(Kitco News) – Bitcoin (BTC) struggled to find momentum below $58,000 overnight as the top crypto slid back below $57,000 amid a spike in put options that suggests traders see more downside in the near term.
Thursday morning brought the latest U.S. jobs data, with August private payrolls rising by 99,000, well below expectations of 144,000 and the smallest gain since January 2021. Market watchers now look to Friday's jobs report for August, which will be one of the final data points influencing the Fed’s decision on rate cuts at the FOMC meeting on Sept. 18.
The CME FedWatch Tool shows that the uptick in underperforming data of late has boosted expectations for a 50 bps rate cut, with Wall Street now putting the odds at 41%.
While investors have clamored for rate cuts since the beginning of 2024, the realization that stock market pullbacks have historically followed rate cuts has many limiting their exposure to markets, leading to increased volatility and choppy price action.

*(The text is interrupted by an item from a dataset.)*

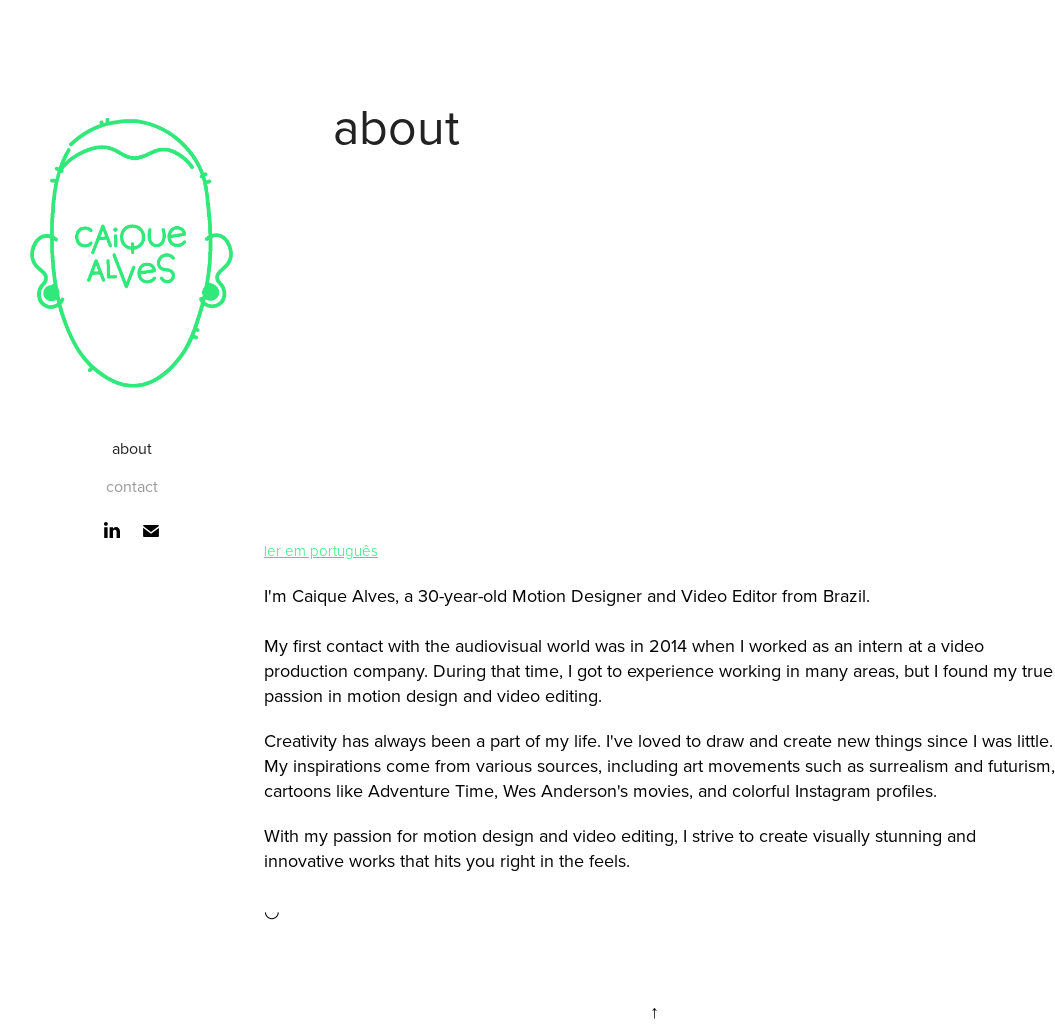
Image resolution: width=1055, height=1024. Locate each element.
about (132, 448)
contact (132, 486)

“The Asian session continues to be tough for cryptocurrencies,” noted Alex Kuptsikevich, senior market analyst at FxPro. “The total market capitalization had risen to $2.05 trillion the previous evening, recovering from a drop earlier in the day. Still, selling prevailed again at the start of the new day on Thursday, bringing the capitalization back to $2.0 trillion (+0.8% in 24 hours).”
“Bitcoin is down for the ninth day out of the last 11 as its attempt to consolidate above the 200-day average triggered an intensified sell-off,” he added. “This pattern persists into Thursday morning as the price continues to test the lows of the last four months.”

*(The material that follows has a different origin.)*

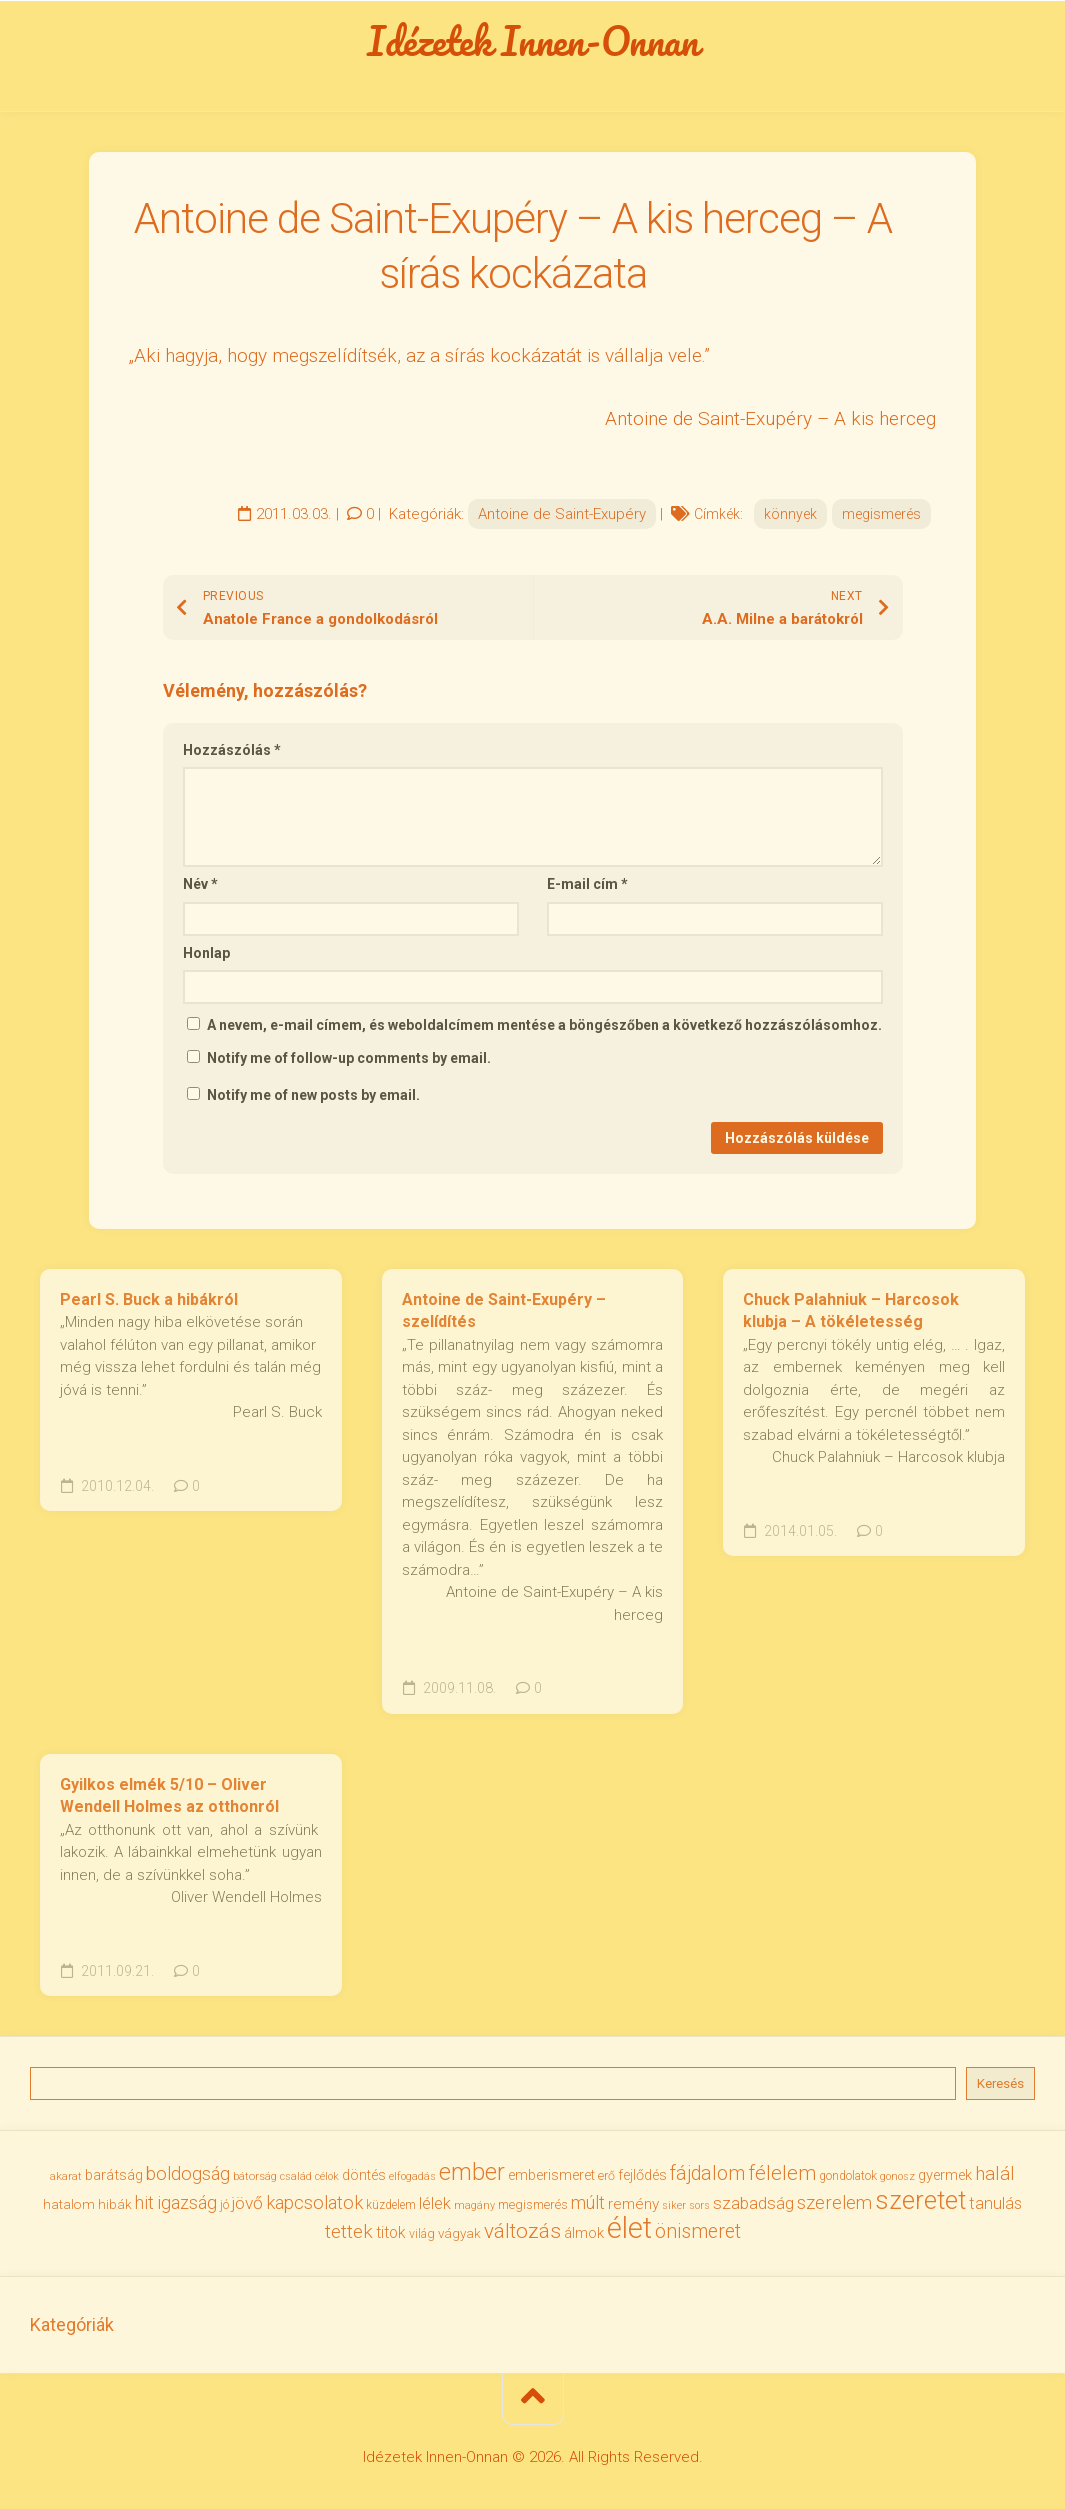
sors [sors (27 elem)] (699, 2205)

BTC/USD Chart by TradingView
“Rising financial markets and a weaker dollar did not help Bitcoin gain strength,” Kuptsikevich said. “It is possible that the weakness in cryptocurrencies is a manifestation of a very limited risk appetite, and the rest of the markets may soon follow the lead of cryptocurrencies.”
While things look bleak for Bitcoin as the ‘September curse’ wreaks havoc across financial markets, some analysts see this as the last good buying opportunity of the year and predict BTC will climb to new highs before the end of 2024.
“The recent market decline at the beginning of September is often referred to as the ‘last drop,’ with prices expected to hit new highs by the end of the year,” said Gracy Chen, CEO of Bitget. “Many analysts remain quite optimistic about Bitcoin’s price outlook for Q4 2024.”
“Standard Chartered has raised its year-end BTC forecast from $100,000 to $150,000,” she noted. “The company also predicts that Bitcoin will reach $250,000 in 2025 and stabilize around $200,000 in the third quarter of 2025.”
Chen added that while “The outlook for the fourth quarter of 2024 remains positive,” she warned investors to be mindful of “the risk of black swan events related to geopolitical conflicts, government actions, and US elections, which can dramatically change market conditions.”
“Some of them are already putting downward pressure on Bitcoin's growth,” she said.
“In a scenario without any black swan events, Bitcoin could potentially break through the $100,000 threshold by November, experience a correction, and then begin its climb toward the $200,000 range,” Chen said. “Therefore, although the early September drop may have caught some analysts off guard, the overall sentiment remains bullish about Bitcoin's price performance in the coming quarters.”
“The current market disappointment is related to market performance, but it also reflects an ingrained mindset from previous bull-bear cycles,” she observed. “The most classic example is anchoring expectations around Bitcoin halving events, assuming Bitcoin operates in a semi-independent market with high expectations of price increases due to scarcity.”
“However, I think with Bitcoin ETFs becoming an important tool in the crypto trading market, the price is more dependent on the ebb and flow of dollar liquidity,” Chen concluded. “So, in this cycle, the bull-bear cycle may not progress as quickly as before. Likely, the bull market peak will gradually arrive in step with interest rate cuts and increased liquidity.”
According to long-term crypto and stock investor Jelle, the current summer chop session has gone on for 190 days, while the 2023 summer chop lasted 219 days, which suggests that the BTC uptrend will resume near the start of October.
Day 190 of chop-season today.
The previous summer chop lasted for 219 days, after which price more than doubled in the months that followed.
If this chop-season lasts as long as the previous one, it will end around the start of October.#Bitcoin pic.twitter.com/dXYMVCbmM9— Jelle (@CryptoJelleNL) September 4, 2024
At the time of writing, Bitcoin trades at $56,603, a decrease of 1.81% on the 24-hour chart.